● **Brief**
Each line below should be set down again unchanged.

● **Material provided**
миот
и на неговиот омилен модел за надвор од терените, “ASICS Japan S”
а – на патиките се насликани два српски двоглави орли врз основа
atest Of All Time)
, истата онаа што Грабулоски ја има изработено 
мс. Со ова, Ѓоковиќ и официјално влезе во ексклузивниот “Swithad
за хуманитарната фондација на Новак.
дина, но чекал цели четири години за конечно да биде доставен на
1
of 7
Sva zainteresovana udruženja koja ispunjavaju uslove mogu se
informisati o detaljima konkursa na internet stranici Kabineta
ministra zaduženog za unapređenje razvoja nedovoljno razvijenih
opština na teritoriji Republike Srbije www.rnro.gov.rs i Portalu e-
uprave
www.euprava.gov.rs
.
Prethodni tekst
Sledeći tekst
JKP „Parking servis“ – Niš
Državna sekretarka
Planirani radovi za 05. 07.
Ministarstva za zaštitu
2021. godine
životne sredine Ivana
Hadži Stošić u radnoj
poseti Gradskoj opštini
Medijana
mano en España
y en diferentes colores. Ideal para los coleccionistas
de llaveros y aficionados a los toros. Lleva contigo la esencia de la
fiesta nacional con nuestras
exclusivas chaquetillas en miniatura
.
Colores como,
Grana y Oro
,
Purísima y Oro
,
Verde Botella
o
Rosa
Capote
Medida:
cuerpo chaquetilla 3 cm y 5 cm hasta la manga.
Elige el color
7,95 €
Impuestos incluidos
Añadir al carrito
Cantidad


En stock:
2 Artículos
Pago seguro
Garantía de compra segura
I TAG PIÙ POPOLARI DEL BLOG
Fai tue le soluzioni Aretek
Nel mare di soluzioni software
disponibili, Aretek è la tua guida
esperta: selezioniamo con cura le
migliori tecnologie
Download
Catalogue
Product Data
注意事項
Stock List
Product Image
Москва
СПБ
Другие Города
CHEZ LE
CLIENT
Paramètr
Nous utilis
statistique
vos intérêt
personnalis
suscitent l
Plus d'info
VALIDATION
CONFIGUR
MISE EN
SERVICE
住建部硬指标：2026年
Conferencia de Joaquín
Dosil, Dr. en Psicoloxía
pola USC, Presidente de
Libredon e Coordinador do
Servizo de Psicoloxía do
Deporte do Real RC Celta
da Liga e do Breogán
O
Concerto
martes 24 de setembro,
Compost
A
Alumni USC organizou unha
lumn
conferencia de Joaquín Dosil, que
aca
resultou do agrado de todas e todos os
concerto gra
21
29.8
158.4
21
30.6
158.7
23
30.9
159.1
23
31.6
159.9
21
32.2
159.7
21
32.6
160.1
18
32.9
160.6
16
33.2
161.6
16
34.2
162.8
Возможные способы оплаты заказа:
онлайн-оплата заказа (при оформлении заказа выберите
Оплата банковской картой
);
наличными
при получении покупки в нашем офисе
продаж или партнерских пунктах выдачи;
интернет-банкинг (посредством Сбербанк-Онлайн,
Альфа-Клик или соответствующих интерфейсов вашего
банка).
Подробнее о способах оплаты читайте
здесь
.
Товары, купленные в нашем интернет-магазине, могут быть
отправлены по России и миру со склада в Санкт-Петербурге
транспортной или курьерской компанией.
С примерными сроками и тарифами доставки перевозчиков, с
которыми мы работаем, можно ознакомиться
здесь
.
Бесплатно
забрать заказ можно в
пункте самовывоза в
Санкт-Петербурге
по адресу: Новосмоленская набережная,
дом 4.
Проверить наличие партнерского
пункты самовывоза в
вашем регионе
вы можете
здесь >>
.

● **Exercise answer**
миот
и на неговиот омилен модел за надвор од терените, “ASICS Japan S”
а – на патиките се насликани два српски двоглави орли врз основа
atest Of All Time)
, истата онаа што Грабулоски ја има изработено 
мс. Со ова, Ѓоковиќ и официјално влезе во ексклузивниот “Swithad
за хуманитарната фондација на Новак.
дина, но чекал цели четири години за конечно да биде доставен на
1
of 7
Sva zainteresovana udruženja koja ispunjavaju uslove mogu se
informisati o detaljima konkursa na internet stranici Kabineta
ministra zaduženog za unapređenje razvoja nedovoljno razvijenih
opština na teritoriji Republike Srbije www.rnro.gov.rs i Portalu e-
uprave
www.euprava.gov.rs
.
Prethodni tekst
Sledeći tekst
JKP „Parking servis“ – Niš
Državna sekretarka
Planirani radovi za 05. 07.
Ministarstva za zaštitu
2021. godine
životne sredine Ivana
Hadži Stošić u radnoj
poseti Gradskoj opštini
Medijana
mano en España
y en diferentes colores. Ideal para los coleccionistas
de llaveros y aficionados a los toros. Lleva contigo la esencia de la
fiesta nacional con nuestras
exclusivas chaquetillas en miniatura
.
Colores como,
Grana y Oro
,
Purísima y Oro
,
Verde Botella
o
Rosa
Capote
Medida:
cuerpo chaquetilla 3 cm y 5 cm hasta la manga.
Elige el color
7,95 €
Impuestos incluidos
Añadir al carrito
Cantidad


En stock:
2 Artículos
Pago seguro
Garantía de compra segura
I TAG PIÙ POPOLARI DEL BLOG
Fai tue le soluzioni Aretek
Nel mare di soluzioni software
disponibili, Aretek è la tua guida
esperta: selezioniamo con cura le
migliori tecnologie
Download
Catalogue
Product Data
注意事項
Stock List
Product Image
Москва
СПБ
Другие Города
CHEZ LE
CLIENT
Paramètr
Nous utilis
statistique
vos intérêt
personnalis
suscitent l
Plus d'info
VALIDATION
CONFIGUR
MISE EN
SERVICE
住建部硬指标：2026年
Conferencia de Joaquín
Dosil, Dr. en Psicoloxía
pola USC, Presidente de
Libredon e Coordinador do
Servizo de Psicoloxía do
Deporte do Real RC Celta
da Liga e do Breogán
O
Concerto
martes 24 de setembro,
Compost
A
Alumni USC organizou unha
lumn
conferencia de Joaquín Dosil, que
aca
resultou do agrado de todas e todos os
concerto gra
21
29.8
158.4
21
30.6
158.7
23
30.9
159.1
23
31.6
159.9
21
32.2
159.7
21
32.6
160.1
18
32.9
160.6
16
33.2
161.6
16
34.2
162.8
Возможные способы оплаты заказа:
онлайн-оплата заказа (при оформлении заказа выберите
Оплата банковской картой
);
наличными
при получении покупки в нашем офисе
продаж или партнерских пунктах выдачи;
интернет-банкинг (посредством Сбербанк-Онлайн,
Альфа-Клик или соответствующих интерфейсов вашего
банка).
Подробнее о способах оплаты читайте
здесь
.
Товары, купленные в нашем интернет-магазине, могут быть
отправлены по России и миру со склада в Санкт-Петербурге
транспортной или курьерской компанией.
С примерными сроками и тарифами доставки перевозчиков, с
которыми мы работаем, можно ознакомиться
здесь
.
Бесплатно
забрать заказ можно в
пункте самовывоза в
Санкт-Петербурге
по адресу: Новосмоленская набережная,
дом 4.
Проверить наличие партнерского
пункты самовывоза в
вашем регионе
вы можете
здесь >>
.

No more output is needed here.